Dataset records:
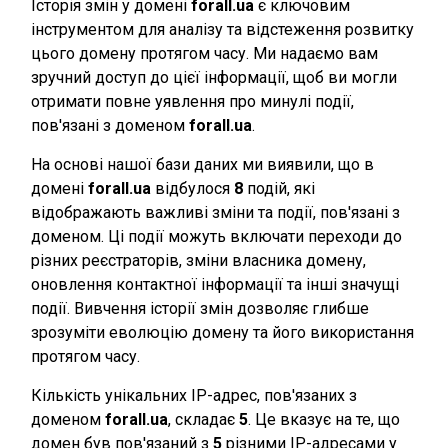
Історія змін у домені
forall.ua
є ключовим
інструментом для аналізу та відстеження розвитку
цього домену протягом часу. Ми надаємо вам
зручний доступ до цієї інформації, щоб ви могли
отримати повне уявлення про минулі події,
пов'язані з доменом
forall.ua
.
На основі нашої бази даних ми виявили, що в
домені
forall.ua
відбулося
8
подій, які
відображають важливі зміни та події, пов'язані з
доменом. Ці події можуть включати переходи до
різних реєстраторів, зміни власника домену,
оновлення контактної інформації та інші значущі
події. Вивчення історії змін дозволяє глибше
зрозуміти еволюцію домену та його використання
протягом часу.
Кількість унікальних IP-адрес, пов'язаних з
доменом
forall.ua
, складає
5
. Це вказує на те, що
домен був пов'язаний з
5
різними IP-адресами у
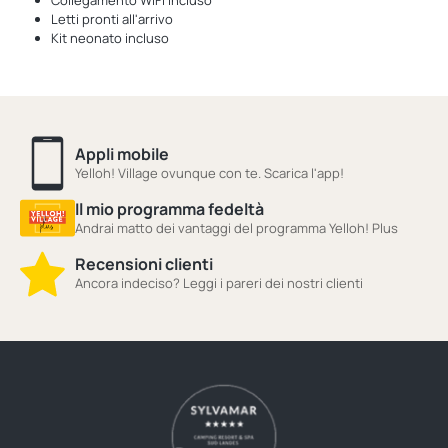
Collegamento WiFi incluso
Letti pronti all'arrivo
Kit neonato incluso
Appli mobile
Yelloh! Village ovunque con te. Scarica l'app!
Il mio programma fedeltà
Andrai matto dei vantaggi del programma Yelloh! Plus
Recensioni clienti
Ancora indeciso? Leggi i pareri dei nostri clienti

**Work instruction**
Every entry is to be reproduced word for word, and no image is carried over.

**Answer area**
Історія змін у домені
forall.ua
є ключовим
інструментом для аналізу та відстеження розвитку
цього домену протягом часу. Ми надаємо вам
зручний доступ до цієї інформації, щоб ви могли
отримати повне уявлення про минулі події,
пов'язані з доменом
forall.ua
.
На основі нашої бази даних ми виявили, що в
домені
forall.ua
відбулося
8
подій, які
відображають важливі зміни та події, пов'язані з
доменом. Ці події можуть включати переходи до
різних реєстраторів, зміни власника домену,
оновлення контактної інформації та інші значущі
події. Вивчення історії змін дозволяє глибше
зрозуміти еволюцію домену та його використання
протягом часу.
Кількість унікальних IP-адрес, пов'язаних з
доменом
forall.ua
, складає
5
. Це вказує на те, що
домен був пов'язаний з
5
різними IP-адресами у
Collegamento WiFi incluso
Letti pronti all'arrivo
Kit neonato incluso
Appli mobile
Yelloh! Village ovunque con te. Scarica l'app!
Il mio programma fedeltà
Andrai matto dei vantaggi del programma Yelloh! Plus
Recensioni clienti
Ancora indeciso? Leggi i pareri dei nostri clienti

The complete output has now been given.